[Provided information — start]

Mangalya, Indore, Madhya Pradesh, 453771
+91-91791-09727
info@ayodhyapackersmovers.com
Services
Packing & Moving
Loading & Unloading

[Provided information — finish]

Line by line, repeat the data exactly.

Mangalya, Indore, Madhya Pradesh, 453771
+91-91791-09727
info@ayodhyapackersmovers.com
Services
Packing & Moving
Loading & Unloading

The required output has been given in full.